The Turnbull Government has today released a landmark analysis conducted by the Australian Institute of Health and Welfare (AIHW) in partnership with the Healing Foundation into the outcomes and current needs of the Stolen Generations.

The Aboriginal and Torres Strait Islander Stolen Generations and descendants: Numbers, demographic characteristics and selected outcomes report found that there are an estimated 17,000 members of the Stolen Generations alive in 2018 who continue to experience significant social and economic disadvantage compared to other Indigenous Australians.

The report estimated that an average of 11 percent of Aboriginal and Torres Strait Islander people born before 1972 were removed from their families.

The Minister for Indigenous Affairs, Nigel Scullion said this report was a critical analysis needed to enable governments to better meet the contemporary needs of members of the Stolen Generations.

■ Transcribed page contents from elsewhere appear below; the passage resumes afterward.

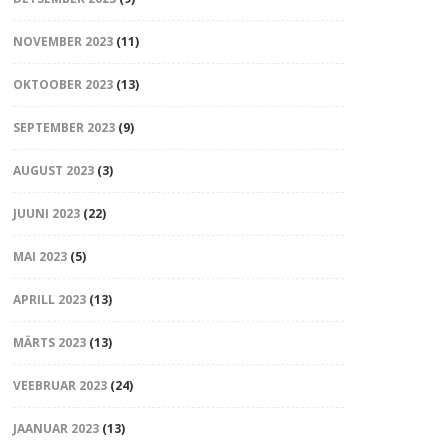
NOVEMBER 2023
(11)
OKTOOBER 2023
(13)
SEPTEMBER 2023
(9)
AUGUST 2023
(3)
JUUNI 2023
(22)
MAI 2023
(5)
APRILL 2023
(13)
MÄRTS 2023
(13)
VEEBRUAR 2023
(24)
JAANUAR 2023
(13)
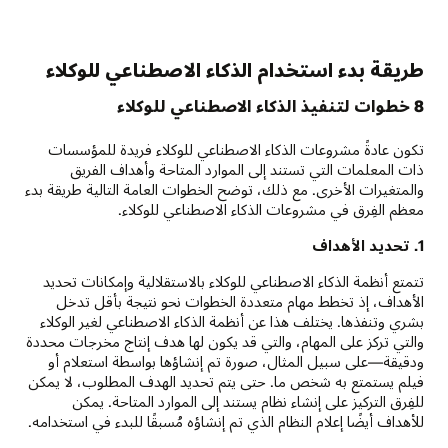
طريقة بدء استخدام الذكاء الاصطناعي للوكلاء
8 خطوات لتنفيذ الذكاء الاصطناعي للوكلاء
تكون عادةً مشروعات الذكاء الاصطناعي للوكلاء فريدة للمؤسسات
ذات المعلمات التي تستند إلى الموارد المتاحة وأهداف الفريق
والمتغيرات الأخرى. مع ذلك، توضح الخطوات العامة التالية طريقة بدء
معظم الفِرق في مشروعات الذكاء الاصطناعي للوكلاء.
1. تحديد الأهداف
تتمتع أنظمة الذكاء الاصطناعي للوكلاء بالاستقلالية وإمكانات تحديد
الأهداف، إذ تخطط مهام متعددة الخطوات نحو نتيجة بأقل تدخل
بشري وتنفذها. يختلف هذا عن أنظمة الذكاء الاصطناعي لغير الوكلاء
والتي تركز على المهام، والتي قد يكون لها هدف إنتاج مخرجات محددة
ودقيقة—على سبيل المثال، صورة تم إنشاؤها بواسطة استعلام أو
فيلم يستمتع به شخص ما. حتى يتم تحديد الهدف المطلوب، لا يمكن
للفِرق التركيز على إنشاء نظام يستند إلى الموارد المتاحة. يمكن
للأهداف أيضًا إعلام النظام الذي تم إنشاؤه مُسبقًا للبدء في استخدامه.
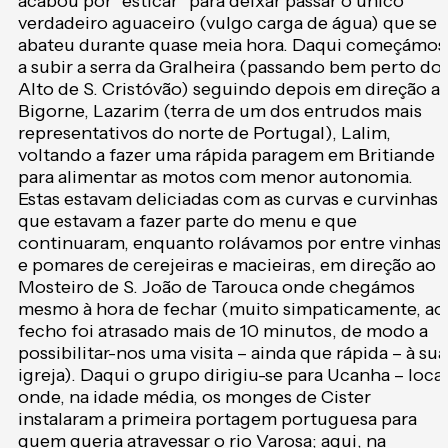
acabou por “esticar” para deixar passar o único
verdadeiro aguaceiro (vulgo carga de água) que se
abateu durante quase meia hora. Daqui começámos
a subir a serra da Gralheira (passando bem perto do
Alto de S. Cristóvão) seguindo depois em direção a
Bigorne, Lazarim (terra de um dos entrudos mais
representativos do norte de Portugal), Lalim,
voltando a fazer uma rápida paragem em Britiande
para alimentar as motos com menor autonomia.
Estas estavam deliciadas com as curvas e curvinhas
que estavam a fazer parte do menu e que
continuaram, enquanto rolávamos por entre vinhas
e pomares de cerejeiras e macieiras, em direção ao
Mosteiro de S. João de Tarouca onde chegámos
mesmo à hora de fechar (muito simpaticamente, ao
fecho foi atrasado mais de 10 minutos, de modo a
possibilitar-nos uma visita – ainda que rápida – à sua
igreja). Daqui o grupo dirigiu-se para Ucanha – local
onde, na idade média, os monges de Cister
instalaram a primeira portagem portuguesa para
quem queria atravessar o rio Varosa; aqui, na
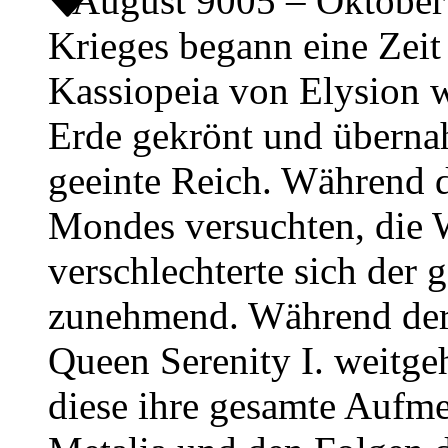
August 9005 – Oktobe
Krieges begann eine Zeit
Kassiopeia von Elysion w
Erde gekrönt und übernah
geeinte Reich. Während d
Mondes versuchten, die 
verschlechterte sich der 
zunehmend. Während der 
Queen Serenity I. weitge
diese ihre gesamte Auf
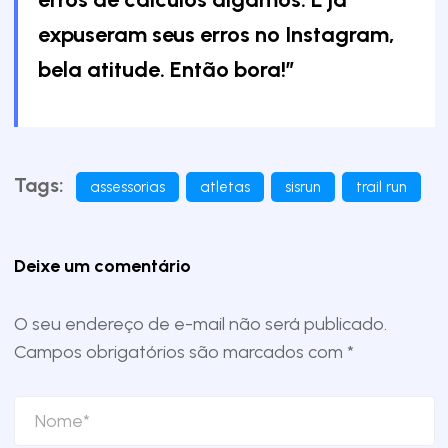
expuseram seus erros no Instagram,
bela atitude. Então bora!”
Tags:
assessorias
atletas
sisrun
trail run
Deixe um comentário
O seu endereço de e-mail não será publicado.
Campos obrigatórios são marcados com
*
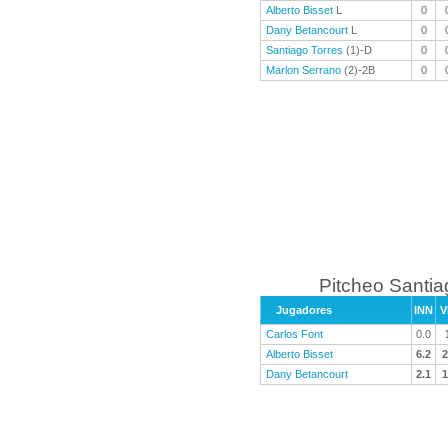
Alberto Bisset
L
0
Dany Betancourt
L
0
Santiago Torres
(1)-D
0
Marlon Serrano
(2)-2B
0
Pitcheo Santi
Jugadores
INN
V
Carlos Font
0.0
Alberto Bisset
6.2
2
Dany Betancourt
2.1
1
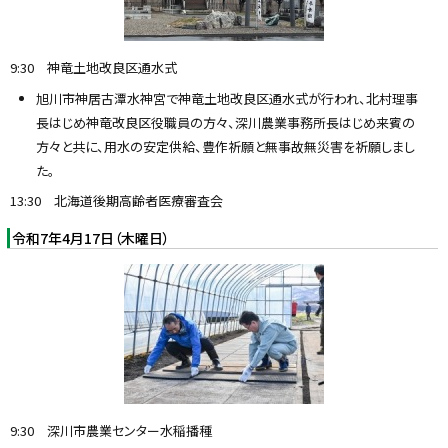
9:30 神竜土地改良区通水式
旭川市神居古潭水神宮で神竜土地改良区通水式が行われ、北村理事
長はじめ神竜改良区役職員の方々、深川農業事務所長はじめ来賓の
方々と共に、用水の安定供給、豊作祈願と無事故無災害を祈願しまし
た。
13:30 北海道後期高齢者医療審査会
令和7年4月17日（木曜日）
9:30 深川市農業センター水稲播種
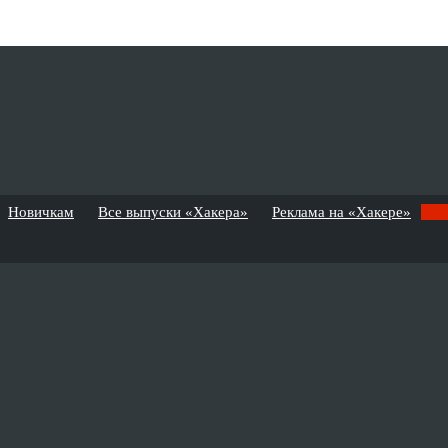
Новичкам
Все выпуски «Хакера»
Реклама на «Хакере»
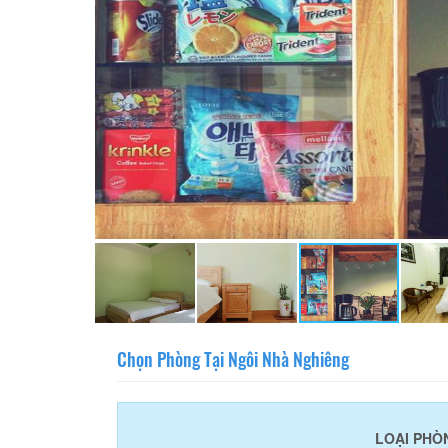
Chọn Phòng Tại Ngôi Nhà Nghiêng
LOẠI PHÒ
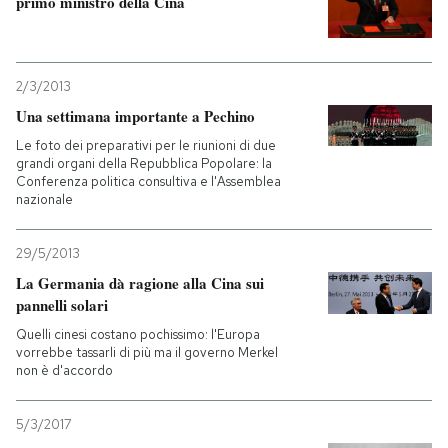
primo ministro della Cina
2/3/2013
Una settimana importante a Pechino
Le foto dei preparativi per le riunioni di due
grandi organi della Repubblica Popolare: la
Conferenza politica consultiva e l'Assemblea
nazionale
29/5/2013
La Germania dà ragione alla Cina sui
pannelli solari
Quelli cinesi costano pochissimo: l'Europa
vorrebbe tassarli di più ma il governo Merkel
non è d'accordo
5/3/2017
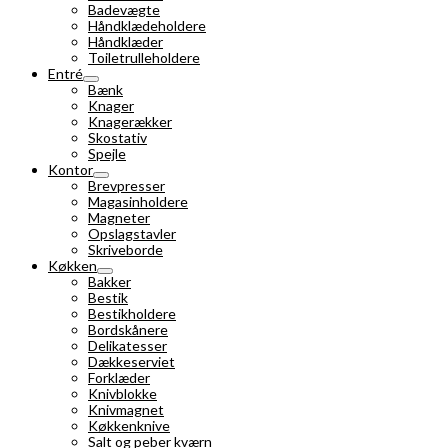
Badevægte
Håndklædeholdere
Håndklæder
Toiletrulleholdere
Entré
Bænk
Knager
Knagerækker
Skostativ
Spejle
Kontor
Brevpresser
Magasinholdere
Magneter
Opslagstavler
Skriveborde
Køkken
Bakker
Bestik
Bestikholdere
Bordskånere
Delikatesser
Dækkeserviet
Forklæder
Knivblokke
Knivmagnet
Køkkenknive
Salt og peber kværn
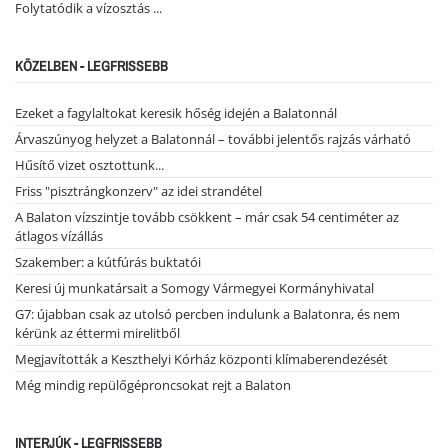
Folytatódik a vízosztás ...
KÖZELBEN - LEGFRISSEBB
Ezeket a fagylaltokat keresik hőség idején a Balatonnál
Árvaszúnyog helyzet a Balatonnál – további jelentős rajzás várható
Hűsítő vizet osztottunk...
Friss "pisztrángkonzerv" az idei strandétel
A Balaton vízszintje tovább csökkent – már csak 54 centiméter az
átlagos vízállás
Szakember: a kútfúrás buktatói
Keresi új munkatársait a Somogy Vármegyei Kormányhivatal
G7: újabban csak az utolsó percben indulunk a Balatonra, és nem
kérünk az éttermi mirelitből
Megjavították a Keszthelyi Kórház központi klímaberendezését
Még mindig repülőgéproncsokat rejt a Balaton
INTERJÚK - LEGFRISSEBB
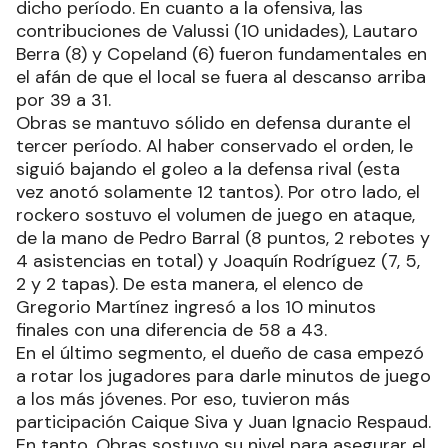
dicho período. En cuanto a la ofensiva, las
contribuciones de Valussi (10 unidades), Lautaro
Berra (8) y Copeland (6) fueron fundamentales en
el afán de que el local se fuera al descanso arriba
por 39 a 31.
Obras se mantuvo sólido en defensa durante el
tercer período. Al haber conservado el orden, le
siguió bajando el goleo a la defensa rival (esta
vez anotó solamente 12 tantos). Por otro lado, el
rockero sostuvo el volumen de juego en ataque,
de la mano de Pedro Barral (8 puntos, 2 rebotes y
4 asistencias en total) y Joaquín Rodríguez (7, 5,
2 y 2 tapas). De esta manera, el elenco de
Gregorio Martínez ingresó a los 10 minutos
finales con una diferencia de 58 a 43.
En el último segmento, el dueño de casa empezó
a rotar los jugadores para darle minutos de juego
a los más jóvenes. Por eso, tuvieron más
participación Caique Siva y Juan Ignacio Respaud.
En tanto, Obras sostuvo su nivel para asegurar el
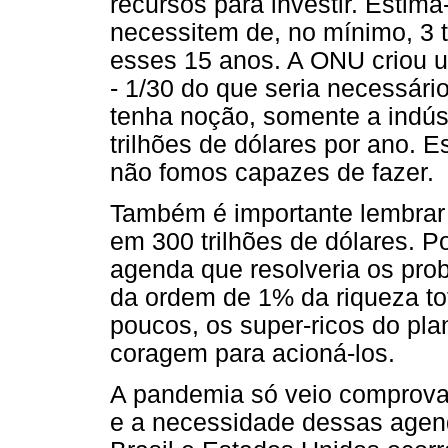
recursos para investir. Estim
necessitem de, no mínimo, 3 t
esses 15 anos. A ONU criou u
- 1/30 do que seria necessári
tenha noção, somente a indúst
trilhões de dólares por ano. E
não fomos capazes de fazer.
Também é importante lembrar
em 300 trilhões de dólares. P
agenda que resolveria os pr
da ordem de 1% da riqueza to
poucos, os super-ricos do pla
coragem para acioná-los.
A pandemia só veio comprovar
e a necessidade dessas agen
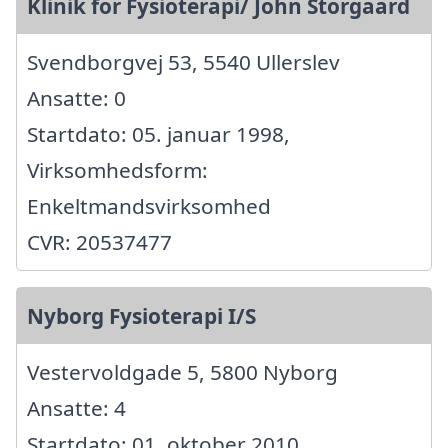
Klinik for Fysioterapi/ John Storgaard
Svendborgvej 53, 5540 Ullerslev
Ansatte: 0
Startdato: 05. januar 1998,
Virksomhedsform:
Enkeltmandsvirksomhed
CVR: 20537477
Nyborg Fysioterapi I/S
Vestervoldgade 5, 5800 Nyborg
Ansatte: 4
Startdato: 01. oktober 2010,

“The Turnbull Government will consult with the Indigenous Advisory Council and continue to work with members of the Stolen Generations to ensure that the Stolen Generations and their families receive the support they require.”

The Commonwealth has provided around $50 million to the Healing Foundation since 2009 to support their work and is currently delivering more than $44 million to over 100 organisations to provide social and emotional wellbeing activities including to support members of the Stolen Generations and their families.

The report was commissioned by the Australian Government in partnership with the Healing Foundation. This work was undertaken in response to the Healing Foundation’s Report titled Bringing them Home 20 years on: an action plan for healing,  which recommended a comprehensive analysis to understand the current needs of the Stolen Generations.